Dive Brief:
- Goldman Sachs reversed course Friday, saying it plans to support a shareholder proposal requiring the company to prepare a report on how mandatory arbitration affects staff and the workplace. The bank in April rejected the proposal despite 49% backing.
- The bank has argued arbitration gives speedier resolution to claims. However, detractors assert it provides a way for companies to give cover to damaging allegations such as sexual harassment and avoid costly lawsuits. A 2015 study found that arbitration overwhelmingly favors employers and can cover up misconduct from repeat offenders.
- A group of plaintiffs sued Goldman Sachs in 2010, claiming it denied women equal pay and promotions they had earned, and made biased decisions regarding compensation. The bank has denied the allegations.
Dive Insight:
Goldman is one of the banking industry’s holdouts on arbitration. Wells Fargo last year ended its policy of mandatory arbitration for employees claiming sexual harassment.
"In consideration of the feedback we have received, as well as the results of the recent shareholder vote at our annual meeting, we believe it is appropriate to undertake a review to assess this issue comprehensively," a Goldman spokesperson told Bloomberg in a statement Friday.
The bank has tried to send the plaintiffs in the 2010 case into arbitration, but the women said they expect a trial in early 2022. They asked Magistrate Judge Robert Lehrburger in November to force the bank to search again for — and turn over to the court — any internal documents with terms such as "babe," "bimbo" or worse before any current and former bank executives testify under oath.
Goldman responded by filing a letter with the U.S. District Court for the Southern District of New York, indicating it had already conducted "extensive searches" and turned over emails, adding that a new search would take about 17 months and be costly, Bloomberg reported.
A previous judge ruled the plaintiffs couldn't allege disparate treatment as part of their class-action case. But Lehrburger said such internal documents could be relevant if they showed bias among executives in charge of hiring and performance evaluation policies.
The plaintiffs have sought depositions from former Goldman CEO Lloyd Blankfein, former President Gary Cohn and current CEO David Solomon.
Robert Giuffra, a lawyer for the bank, told Lehrburger the executives shouldn't be forced to testify, saying they lacked unique knowledge of the policies at the root of the case.

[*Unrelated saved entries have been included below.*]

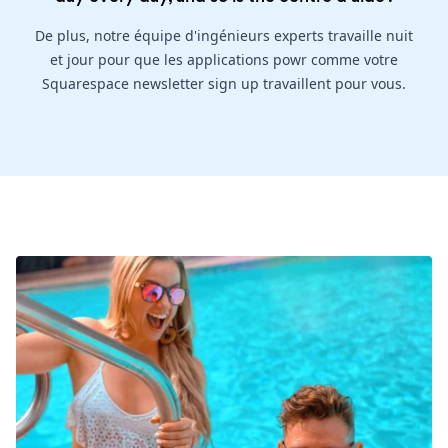
De plus, notre équipe d'ingénieurs experts travaille nuit
et jour pour que les applications powr comme votre
Squarespace newsletter sign up travaillent pour vous.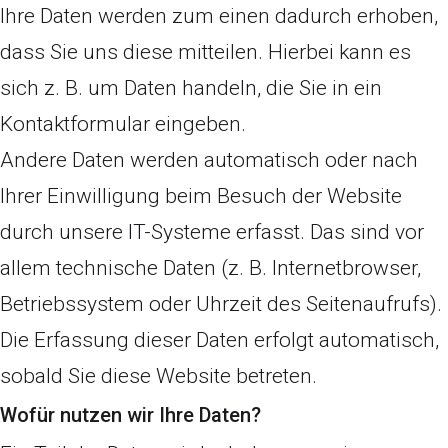
Ihre Daten werden zum einen dadurch erhoben,
dass Sie uns diese mitteilen. Hierbei kann es
sich z. B. um Daten handeln, die Sie in ein
Kontaktformular eingeben.
Andere Daten werden automatisch oder nach
Ihrer Einwilligung beim Besuch der Website
durch unsere IT-Systeme erfasst. Das sind vor
allem technische Daten (z. B. Internetbrowser,
Betriebssystem oder Uhrzeit des Seitenaufrufs).
Die Erfassung dieser Daten erfolgt automatisch,
sobald Sie diese Website betreten.
Wofür nutzen wir Ihre Daten?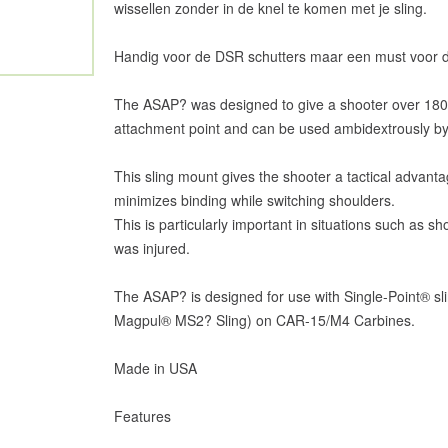
wissellen zonder in de knel te komen met je sling.
Handig voor de DSR schutters maar een must voor de
The ASAP? was designed to give a shooter over 180 
attachment point and can be used ambidextrously by 
This sling mount gives the shooter a tactical advanta
minimizes binding while switching shoulders.
This is particularly important in situations such as s
was injured.
The ASAP? is designed for use with Single-Point® sl
Magpul® MS2? Sling) on CAR-15/M4 Carbines.
Made in USA
Features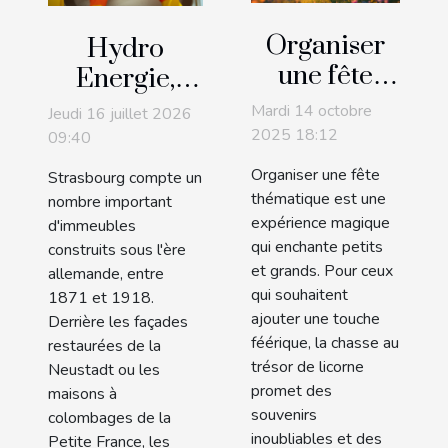
Organiser
Hydro
une fête
Energie,
thématique
expert de
Mardi 14 octobre
Jeudi 16 juillet 2026
avec une
l'inspection
2025 18:12
09:40
chasse au
des
Organiser une fête
Strasbourg compte un
trésor de
canalisations
thématique est une
nombre important
licorne
expérience magique
par caméra
d'immeubles
qui enchante petits
construits sous l'ère
à Strasbourg
et grands. Pour ceux
allemande, entre
!
qui souhaitent
1871 et 1918.
ajouter une touche
Derrière les façades
féérique, la chasse au
restaurées de la
trésor de licorne
Neustadt ou les
promet des
maisons à
souvenirs
colombages de la
inoubliables et des
Petite France, les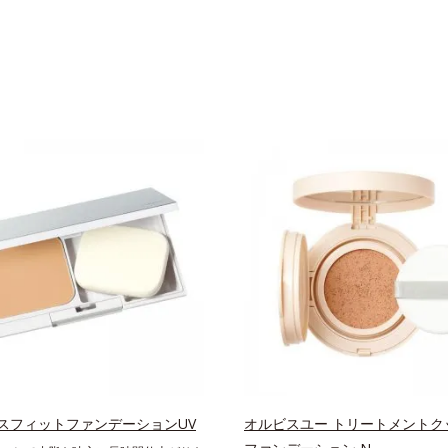
スフィットファンデーションUV
オルビスユー トリートメントク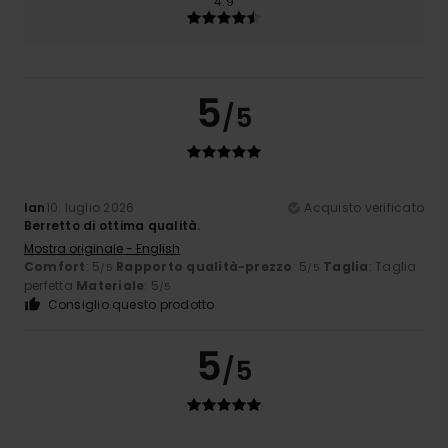
4.9
5
/5
Ian
10. luglio 2026
Acquisto verificato
Berretto di ottima qualità.
Mostra originale - English
Comfort
: 5
Rapporto qualità-prezzo
: 5
Taglia
: Taglia
/5
/5
perfetta
Materiale
: 5
/5
Consiglio questo prodotto
5
/5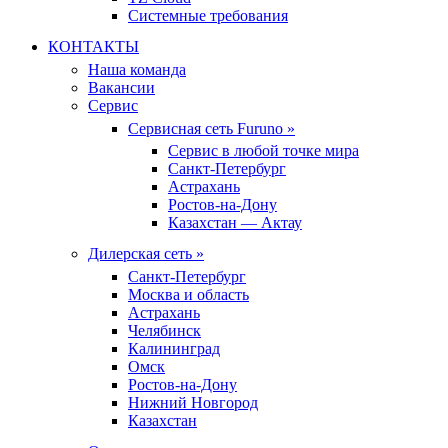
Системные требования
КОНТАКТЫ
Наша команда
Вакансии
Сервис
Сервисная сеть Furuno »
Сервис в любой точке мира
Санкт-Петербург
Астрахань
Ростов-на-Дону
Казахстан — Актау
Дилерская сеть »
Санкт-Петербург
Москва и область
Астрахань
Челябинск
Калининград
Омск
Ростов-на-Дону
Нижний Новгород
Казахстан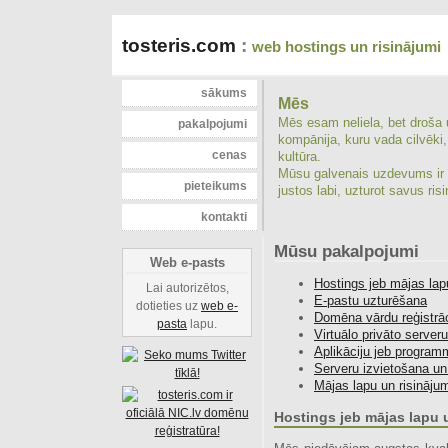
tosteris.com
:
web hostings un risinājumi
sākums
Mēs
Mēs esam neliela, bet droša 
pakalpojumi
kompānija, kuru vada cilvēki,
cenas
kultūra.
Mūsu galvenais uzdevums ir no
pieteikums
justos labi, uzturot savus ri
kontakti
Mūsu pakalpojumi
Web e-pasts
Hostings jeb mājas lap
Lai autorizētos,
E-pastu uzturēšana
dotieties uz
web e-
Domēna vārdu reģistrāc
pasta
lapu.
Virtuālo privāto serve
Aplikāciju jeb program
Serveru izvietošana un
Mājas lapu un risināju
Hostings jeb mājas lapu 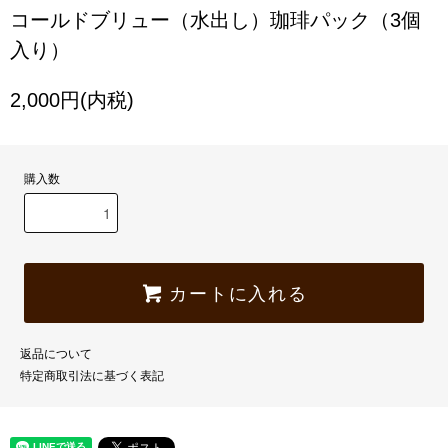
コールドブリュー（水出し）珈琲パック（3個
入り）
2,000円(内税)
購入数
カートに入れる
返品について
特定商取引法に基づく表記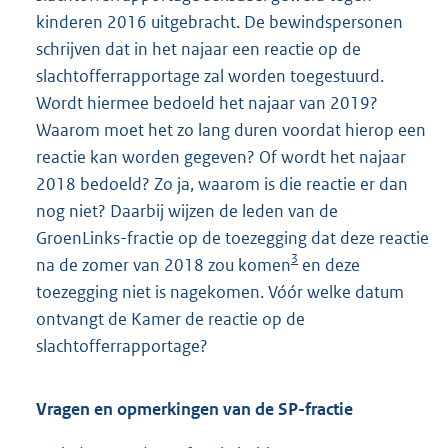
kinderen 2016 uitgebracht. De bewindspersonen
schrijven dat in het najaar een reactie op de
slachtofferrapportage zal worden toegestuurd.
Wordt hiermee bedoeld het najaar van 2019?
Waarom moet het zo lang duren voordat hierop een
reactie kan worden gegeven? Of wordt het najaar
2018 bedoeld? Zo ja, waarom is die reactie er dan
nog niet? Daarbij wijzen de leden van de
GroenLinks-fractie op de toezegging dat deze reactie
3
na de zomer van 2018 zou komen
en deze
toezegging niet is nagekomen. Vóór welke datum
ontvangt de Kamer de reactie op de
slachtofferrapportage?
Vragen en opmerkingen van de SP-fractie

Lehrburger countered that "what they knew is important because, as the plaintiffs point out, the buck stops there." He ruled the plaintiffs could question each under oath for 3½ hours apiece, then partially reversed course, saying he would decide after Blankfein and Cohn's depositions whether CEO David Solomon would also need to testify.
Lehrburger had ruled earlier last year that the bank could force more than 1,000 of the women into arbitration.
When Wells ended its mandatory arbitration policy in February 2020, Gretchen Carlson, the former Fox News commentator who co-founded the advocacy group Lift Our Voices, said she hoped the bank’s decision would inspire others to follow suit.
"America is awake and we have a voice," Carlson tweeted Friday in response to Goldman's policy shift.